A funny thing happens when you score 70 points in your first two games and roll to pair of lopsided victories.
“All of a sudden there is a bulls-eye painted on your back," said Manchester High School football coach Gerard O’Donnell.
With the Hawks setting the pace in Shore Conference Class B South, they are now a target for opponents craving an upset.
Friday night, 7 p.m., surging Manchester plays in the most tradition-rich environment in the Shore Conference when it plays at 1-1 Brick. The atmosphere and the spread offense the Green Dragons operate out of figure to be a challenge for the Hawks.
“With our senior leadership, I don’t know that our team will get caught up or overwhelmed with all that," O’Donnell said. “Our rule is we enjoy a victory for 24 hours and then we go back to work. We had a good practice Monday and I was very pleased by that.
“Our seniors understand what they have put in to building our program. If they are going to make it a positive season, they know they have to be able to go about their business each week."
Brick, under first-year head coach Rob Dahl, is coming off a 16-7 victory over Lacey. The Dragons lost in Week 1 to Brick Memorial, 16-7.

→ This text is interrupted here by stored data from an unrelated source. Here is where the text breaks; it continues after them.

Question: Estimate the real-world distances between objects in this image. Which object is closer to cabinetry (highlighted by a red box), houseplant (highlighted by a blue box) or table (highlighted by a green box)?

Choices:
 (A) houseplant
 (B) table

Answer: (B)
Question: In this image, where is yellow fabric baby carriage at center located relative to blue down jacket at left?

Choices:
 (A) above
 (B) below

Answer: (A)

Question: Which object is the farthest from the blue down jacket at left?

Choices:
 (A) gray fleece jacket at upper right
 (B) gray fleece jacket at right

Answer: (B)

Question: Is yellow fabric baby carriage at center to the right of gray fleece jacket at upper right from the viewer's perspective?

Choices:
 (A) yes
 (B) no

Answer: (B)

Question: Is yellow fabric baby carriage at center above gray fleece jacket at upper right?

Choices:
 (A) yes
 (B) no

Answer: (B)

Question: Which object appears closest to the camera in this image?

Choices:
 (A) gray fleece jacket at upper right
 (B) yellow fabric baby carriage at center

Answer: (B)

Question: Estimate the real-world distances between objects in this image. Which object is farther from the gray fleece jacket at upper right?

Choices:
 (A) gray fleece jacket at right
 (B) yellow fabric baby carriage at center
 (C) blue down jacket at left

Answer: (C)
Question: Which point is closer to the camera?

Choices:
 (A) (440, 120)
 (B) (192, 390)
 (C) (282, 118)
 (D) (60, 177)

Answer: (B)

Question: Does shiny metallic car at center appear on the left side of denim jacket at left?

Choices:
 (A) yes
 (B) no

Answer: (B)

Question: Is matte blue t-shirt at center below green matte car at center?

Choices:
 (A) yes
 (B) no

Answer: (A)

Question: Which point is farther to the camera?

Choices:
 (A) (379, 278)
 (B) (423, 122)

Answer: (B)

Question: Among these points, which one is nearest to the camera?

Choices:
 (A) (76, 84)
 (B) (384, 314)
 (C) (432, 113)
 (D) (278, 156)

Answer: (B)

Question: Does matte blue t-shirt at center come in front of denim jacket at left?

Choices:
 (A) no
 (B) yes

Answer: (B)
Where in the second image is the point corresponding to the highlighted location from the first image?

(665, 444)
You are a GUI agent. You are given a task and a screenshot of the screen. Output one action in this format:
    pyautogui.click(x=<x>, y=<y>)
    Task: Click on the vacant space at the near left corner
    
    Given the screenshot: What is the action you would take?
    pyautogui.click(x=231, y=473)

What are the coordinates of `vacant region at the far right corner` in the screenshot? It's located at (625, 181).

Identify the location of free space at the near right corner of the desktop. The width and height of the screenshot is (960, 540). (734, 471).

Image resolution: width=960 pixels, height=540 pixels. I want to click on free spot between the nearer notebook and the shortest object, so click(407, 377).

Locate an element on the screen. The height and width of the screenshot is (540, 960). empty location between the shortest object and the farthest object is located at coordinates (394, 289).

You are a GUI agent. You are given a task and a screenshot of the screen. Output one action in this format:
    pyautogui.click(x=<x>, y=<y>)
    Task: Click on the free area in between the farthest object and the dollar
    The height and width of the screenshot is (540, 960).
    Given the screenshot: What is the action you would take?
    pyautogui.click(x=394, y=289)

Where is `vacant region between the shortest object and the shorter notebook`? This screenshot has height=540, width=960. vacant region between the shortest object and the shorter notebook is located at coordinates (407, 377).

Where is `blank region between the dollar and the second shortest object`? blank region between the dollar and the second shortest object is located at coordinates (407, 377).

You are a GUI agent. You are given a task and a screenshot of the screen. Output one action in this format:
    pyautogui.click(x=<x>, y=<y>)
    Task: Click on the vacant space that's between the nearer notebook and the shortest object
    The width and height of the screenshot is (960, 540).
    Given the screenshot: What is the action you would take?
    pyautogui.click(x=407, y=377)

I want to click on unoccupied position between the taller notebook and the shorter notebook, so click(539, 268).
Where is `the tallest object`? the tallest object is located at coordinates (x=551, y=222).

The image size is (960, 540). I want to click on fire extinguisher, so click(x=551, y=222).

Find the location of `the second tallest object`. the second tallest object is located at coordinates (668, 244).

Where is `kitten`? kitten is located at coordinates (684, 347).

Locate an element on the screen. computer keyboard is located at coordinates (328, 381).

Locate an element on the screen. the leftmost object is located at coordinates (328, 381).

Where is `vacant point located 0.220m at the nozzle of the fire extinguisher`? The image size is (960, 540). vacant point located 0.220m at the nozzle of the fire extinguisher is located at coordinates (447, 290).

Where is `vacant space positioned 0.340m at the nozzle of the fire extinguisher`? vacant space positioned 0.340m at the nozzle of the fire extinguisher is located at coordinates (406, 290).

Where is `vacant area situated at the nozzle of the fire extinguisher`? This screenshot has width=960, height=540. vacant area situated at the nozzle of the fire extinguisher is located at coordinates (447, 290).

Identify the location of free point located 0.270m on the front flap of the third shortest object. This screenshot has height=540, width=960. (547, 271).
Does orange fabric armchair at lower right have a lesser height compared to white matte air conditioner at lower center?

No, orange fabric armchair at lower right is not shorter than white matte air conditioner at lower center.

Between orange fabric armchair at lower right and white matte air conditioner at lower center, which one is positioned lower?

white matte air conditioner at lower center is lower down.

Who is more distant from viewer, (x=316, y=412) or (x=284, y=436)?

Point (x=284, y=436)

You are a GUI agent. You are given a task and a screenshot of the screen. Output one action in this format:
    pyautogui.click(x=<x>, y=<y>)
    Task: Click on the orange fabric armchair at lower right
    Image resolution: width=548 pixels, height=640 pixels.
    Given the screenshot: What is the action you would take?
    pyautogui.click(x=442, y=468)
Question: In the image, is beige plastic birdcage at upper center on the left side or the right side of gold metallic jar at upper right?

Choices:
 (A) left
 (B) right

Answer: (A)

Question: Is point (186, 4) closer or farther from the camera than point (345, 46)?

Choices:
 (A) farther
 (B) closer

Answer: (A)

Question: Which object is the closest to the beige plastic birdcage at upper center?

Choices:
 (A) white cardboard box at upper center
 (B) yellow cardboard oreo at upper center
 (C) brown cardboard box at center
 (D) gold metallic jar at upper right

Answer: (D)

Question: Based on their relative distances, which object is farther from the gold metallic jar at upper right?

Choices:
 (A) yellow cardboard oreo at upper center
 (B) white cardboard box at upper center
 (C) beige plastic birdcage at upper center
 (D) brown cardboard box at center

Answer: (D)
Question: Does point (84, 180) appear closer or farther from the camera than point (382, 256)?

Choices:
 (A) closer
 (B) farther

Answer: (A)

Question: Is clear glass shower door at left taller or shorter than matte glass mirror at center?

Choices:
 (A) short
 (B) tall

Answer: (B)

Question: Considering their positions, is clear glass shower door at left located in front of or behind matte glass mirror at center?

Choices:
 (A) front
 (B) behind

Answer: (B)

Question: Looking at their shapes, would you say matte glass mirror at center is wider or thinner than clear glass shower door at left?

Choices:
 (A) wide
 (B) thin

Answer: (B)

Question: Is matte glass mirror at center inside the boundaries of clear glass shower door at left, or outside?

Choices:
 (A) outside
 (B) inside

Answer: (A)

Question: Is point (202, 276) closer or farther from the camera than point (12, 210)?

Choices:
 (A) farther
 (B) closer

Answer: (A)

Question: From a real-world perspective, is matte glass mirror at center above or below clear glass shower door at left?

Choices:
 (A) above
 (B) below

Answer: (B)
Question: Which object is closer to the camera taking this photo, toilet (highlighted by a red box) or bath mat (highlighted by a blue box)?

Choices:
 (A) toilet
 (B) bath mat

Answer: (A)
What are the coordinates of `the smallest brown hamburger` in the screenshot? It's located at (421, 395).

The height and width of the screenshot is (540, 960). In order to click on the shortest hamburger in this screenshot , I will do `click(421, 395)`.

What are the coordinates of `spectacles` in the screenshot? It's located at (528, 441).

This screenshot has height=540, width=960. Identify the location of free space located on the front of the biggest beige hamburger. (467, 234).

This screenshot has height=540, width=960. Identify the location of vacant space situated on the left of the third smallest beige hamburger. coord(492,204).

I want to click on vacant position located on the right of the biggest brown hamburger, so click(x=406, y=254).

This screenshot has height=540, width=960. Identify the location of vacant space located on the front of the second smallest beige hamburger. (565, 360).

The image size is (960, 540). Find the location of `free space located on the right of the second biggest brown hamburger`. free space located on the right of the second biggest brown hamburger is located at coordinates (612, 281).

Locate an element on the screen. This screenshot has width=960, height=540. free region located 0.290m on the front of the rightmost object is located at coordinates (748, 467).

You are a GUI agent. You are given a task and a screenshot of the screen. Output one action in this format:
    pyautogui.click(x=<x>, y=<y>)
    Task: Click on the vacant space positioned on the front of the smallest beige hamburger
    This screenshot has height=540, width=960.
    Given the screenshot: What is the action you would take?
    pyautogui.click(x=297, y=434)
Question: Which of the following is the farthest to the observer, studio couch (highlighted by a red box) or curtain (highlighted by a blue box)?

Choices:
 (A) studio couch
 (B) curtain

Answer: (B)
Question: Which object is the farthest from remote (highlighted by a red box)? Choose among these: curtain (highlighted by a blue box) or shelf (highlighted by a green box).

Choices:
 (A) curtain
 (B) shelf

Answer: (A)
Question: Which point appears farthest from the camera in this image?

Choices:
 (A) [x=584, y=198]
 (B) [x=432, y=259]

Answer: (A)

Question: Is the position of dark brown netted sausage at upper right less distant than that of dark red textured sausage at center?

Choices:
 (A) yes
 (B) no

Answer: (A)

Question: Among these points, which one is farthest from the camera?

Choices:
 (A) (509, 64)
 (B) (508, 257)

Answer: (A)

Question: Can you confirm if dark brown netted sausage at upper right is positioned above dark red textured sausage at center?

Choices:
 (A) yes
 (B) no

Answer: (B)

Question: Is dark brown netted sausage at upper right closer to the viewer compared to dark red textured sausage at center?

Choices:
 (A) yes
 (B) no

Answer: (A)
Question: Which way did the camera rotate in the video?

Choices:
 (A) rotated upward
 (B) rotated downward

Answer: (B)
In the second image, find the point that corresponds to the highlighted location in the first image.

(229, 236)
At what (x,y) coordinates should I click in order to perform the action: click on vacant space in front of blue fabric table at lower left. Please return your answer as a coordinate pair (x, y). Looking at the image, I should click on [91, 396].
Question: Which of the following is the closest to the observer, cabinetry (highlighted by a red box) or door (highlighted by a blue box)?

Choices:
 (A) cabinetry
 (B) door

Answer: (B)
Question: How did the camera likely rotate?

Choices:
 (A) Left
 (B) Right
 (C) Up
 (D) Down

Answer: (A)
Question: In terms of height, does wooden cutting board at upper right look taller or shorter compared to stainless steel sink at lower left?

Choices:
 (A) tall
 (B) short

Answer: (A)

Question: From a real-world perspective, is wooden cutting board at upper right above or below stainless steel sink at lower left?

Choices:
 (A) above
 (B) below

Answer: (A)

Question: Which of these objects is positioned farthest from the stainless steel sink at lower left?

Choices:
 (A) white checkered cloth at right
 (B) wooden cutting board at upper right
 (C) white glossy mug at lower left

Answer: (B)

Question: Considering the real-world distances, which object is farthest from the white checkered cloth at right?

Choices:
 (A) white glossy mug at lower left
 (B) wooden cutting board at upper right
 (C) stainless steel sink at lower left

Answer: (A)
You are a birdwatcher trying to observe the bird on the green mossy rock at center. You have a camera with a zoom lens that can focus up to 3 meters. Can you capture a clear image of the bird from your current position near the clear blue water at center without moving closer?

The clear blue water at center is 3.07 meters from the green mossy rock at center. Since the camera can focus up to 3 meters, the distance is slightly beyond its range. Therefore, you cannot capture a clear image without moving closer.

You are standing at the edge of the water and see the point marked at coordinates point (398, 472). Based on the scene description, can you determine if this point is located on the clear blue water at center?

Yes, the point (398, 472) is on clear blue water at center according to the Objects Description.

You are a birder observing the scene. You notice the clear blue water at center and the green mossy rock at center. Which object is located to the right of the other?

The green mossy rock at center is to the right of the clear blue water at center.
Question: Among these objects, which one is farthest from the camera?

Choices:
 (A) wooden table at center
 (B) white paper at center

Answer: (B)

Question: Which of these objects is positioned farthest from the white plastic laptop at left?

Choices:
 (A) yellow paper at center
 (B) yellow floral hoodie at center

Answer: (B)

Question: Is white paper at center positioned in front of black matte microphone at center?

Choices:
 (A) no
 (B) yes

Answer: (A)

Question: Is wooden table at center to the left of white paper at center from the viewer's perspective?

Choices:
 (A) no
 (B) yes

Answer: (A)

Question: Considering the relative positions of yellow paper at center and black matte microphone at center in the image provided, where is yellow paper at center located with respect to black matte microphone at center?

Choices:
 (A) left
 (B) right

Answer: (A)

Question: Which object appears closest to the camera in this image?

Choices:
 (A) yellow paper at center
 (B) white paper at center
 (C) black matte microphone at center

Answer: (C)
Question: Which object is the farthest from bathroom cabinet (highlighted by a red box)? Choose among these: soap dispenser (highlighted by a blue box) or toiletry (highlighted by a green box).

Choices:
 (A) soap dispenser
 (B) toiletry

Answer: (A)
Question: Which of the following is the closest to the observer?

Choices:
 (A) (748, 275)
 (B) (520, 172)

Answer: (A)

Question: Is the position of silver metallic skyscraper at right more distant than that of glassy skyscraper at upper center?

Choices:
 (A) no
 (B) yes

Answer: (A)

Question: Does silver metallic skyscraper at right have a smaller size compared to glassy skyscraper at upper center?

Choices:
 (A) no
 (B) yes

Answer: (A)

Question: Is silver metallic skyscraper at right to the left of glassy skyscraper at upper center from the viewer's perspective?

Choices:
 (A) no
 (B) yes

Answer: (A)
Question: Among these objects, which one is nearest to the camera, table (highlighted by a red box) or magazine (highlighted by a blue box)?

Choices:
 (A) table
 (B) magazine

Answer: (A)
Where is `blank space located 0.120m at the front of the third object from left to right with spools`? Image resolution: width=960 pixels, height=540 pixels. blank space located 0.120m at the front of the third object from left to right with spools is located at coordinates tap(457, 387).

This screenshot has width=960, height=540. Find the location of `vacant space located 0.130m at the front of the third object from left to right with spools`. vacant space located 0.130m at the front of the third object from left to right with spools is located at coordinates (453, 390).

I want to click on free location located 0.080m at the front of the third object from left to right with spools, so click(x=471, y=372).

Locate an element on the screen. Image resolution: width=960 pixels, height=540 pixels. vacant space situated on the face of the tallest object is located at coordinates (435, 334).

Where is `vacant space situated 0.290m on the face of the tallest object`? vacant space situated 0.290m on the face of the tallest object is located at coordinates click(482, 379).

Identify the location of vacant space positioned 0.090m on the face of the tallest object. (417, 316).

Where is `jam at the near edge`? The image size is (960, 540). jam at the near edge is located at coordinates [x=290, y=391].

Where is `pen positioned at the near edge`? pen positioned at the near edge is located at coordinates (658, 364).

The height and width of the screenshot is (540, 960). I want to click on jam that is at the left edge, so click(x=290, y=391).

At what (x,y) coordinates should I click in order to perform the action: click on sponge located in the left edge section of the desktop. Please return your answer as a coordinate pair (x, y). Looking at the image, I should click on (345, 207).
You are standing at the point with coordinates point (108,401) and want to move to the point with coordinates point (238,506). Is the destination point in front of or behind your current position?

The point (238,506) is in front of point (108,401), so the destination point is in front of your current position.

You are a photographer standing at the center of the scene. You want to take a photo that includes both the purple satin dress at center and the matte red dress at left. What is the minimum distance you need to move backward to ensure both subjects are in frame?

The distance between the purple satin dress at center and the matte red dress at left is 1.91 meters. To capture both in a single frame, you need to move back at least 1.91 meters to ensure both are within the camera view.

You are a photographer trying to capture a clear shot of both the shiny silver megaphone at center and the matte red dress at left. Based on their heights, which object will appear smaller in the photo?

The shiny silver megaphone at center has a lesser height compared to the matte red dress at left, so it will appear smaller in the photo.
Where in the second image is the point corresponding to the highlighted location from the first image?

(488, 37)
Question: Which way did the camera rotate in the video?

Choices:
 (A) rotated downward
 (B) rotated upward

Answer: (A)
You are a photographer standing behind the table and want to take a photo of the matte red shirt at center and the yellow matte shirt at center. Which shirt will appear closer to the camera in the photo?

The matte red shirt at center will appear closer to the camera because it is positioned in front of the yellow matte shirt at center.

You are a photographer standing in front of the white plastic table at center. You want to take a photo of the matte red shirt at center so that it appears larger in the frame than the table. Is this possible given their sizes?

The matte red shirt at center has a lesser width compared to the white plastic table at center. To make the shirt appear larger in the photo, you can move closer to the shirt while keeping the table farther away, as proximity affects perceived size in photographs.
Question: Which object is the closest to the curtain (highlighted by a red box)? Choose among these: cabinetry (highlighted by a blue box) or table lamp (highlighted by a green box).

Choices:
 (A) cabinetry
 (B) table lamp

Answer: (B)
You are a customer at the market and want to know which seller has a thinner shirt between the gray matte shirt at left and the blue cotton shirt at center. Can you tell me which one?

“They proclaimed that Brick football is back," O’Donnell said. “They have talent. They use their players well. They have a new coach, a fresh start and they are believing again. Brick football has one of the richest traditions in the state. But I think our kids know what it’s about."
Brick, which once thrived on the running game under legendary coach Warren Wolf, now features a multiple wide receiver attack. Quarterback Brandon Kieslor runs the productive offense. Last week, against Lacey, Kieslor threw a 15-yard touchdown to John Fuino. Fuino also scored on a 38-yard run.
Brick’s offense figures to be a test for the Manchester defense, which had yielded first-quarter touchdowns in both victories over South Plainfield and Barnegat.
“Our kids have been resilient," O’Donnell said. “The most important thing is we have kept playing. We have made some mistakes early in games that have led to big plays."
However, the adjustment by the coaching staff, have worked.
O’Donnell said safety A.J. Thomas and defensive end Barry Rose and outside linebacker RoMello Muldrow have sparked the defense.
“Those three boys have played better than I expected," O’Donnell said.
This week, however, the best defense may be Manchester’s offense. If the Hawks can drive the ball and control the clock, Brick’s offensive opportunities will be limited.
Tailback Joey Johnson has been one of the most prolific offense players in the Shore Conference thus far. He has rushed for 327 yards in two games on 67 carries. He has already scored eight touchdowns.
Johnson’s success can be attributed to the consistent effort of a veteran offensive line, which has won the match-ups at the line of scrimmage. O’Donnell noted that guards Steve Bick and Zach Helme played a strong game in the victory over Barnegat last week.
“Teams have to either try and stop Joey (Johnson) or at least slow him down," O’Donnell said.
The Hawks, however, have a balanced attack and have the ability to move the football through the air.
Quarterback Tim Rogers has been efficient in the passing game.
“He has gotten our receivers involved," O’Donnell said. “In the first game he threw to five different receivers. In the second game, he threw to six different receivers.
“We started the season without a returning wide receiver," O’Donnell added. “He has done a great job of developing chemistry with those kids."
Brick plays a 4-4 defensive with cover three in the secondary.
“They mix fronts and do a lot of things to keep you off balance," O’Donnell said. “We need to decide what we are going to do and stick with it. We feel like we have the ability to run or pass."
Manchester, which is looking to be 3-0 for only the second time in school history, is discovering the games get bigger with each victory.
“We are 2-0 and it’s a big game," O’Donnell said. “If we hope to compete for a conference championship, this is the next challenge we have to overcome. I think that’s how our kids will look at it."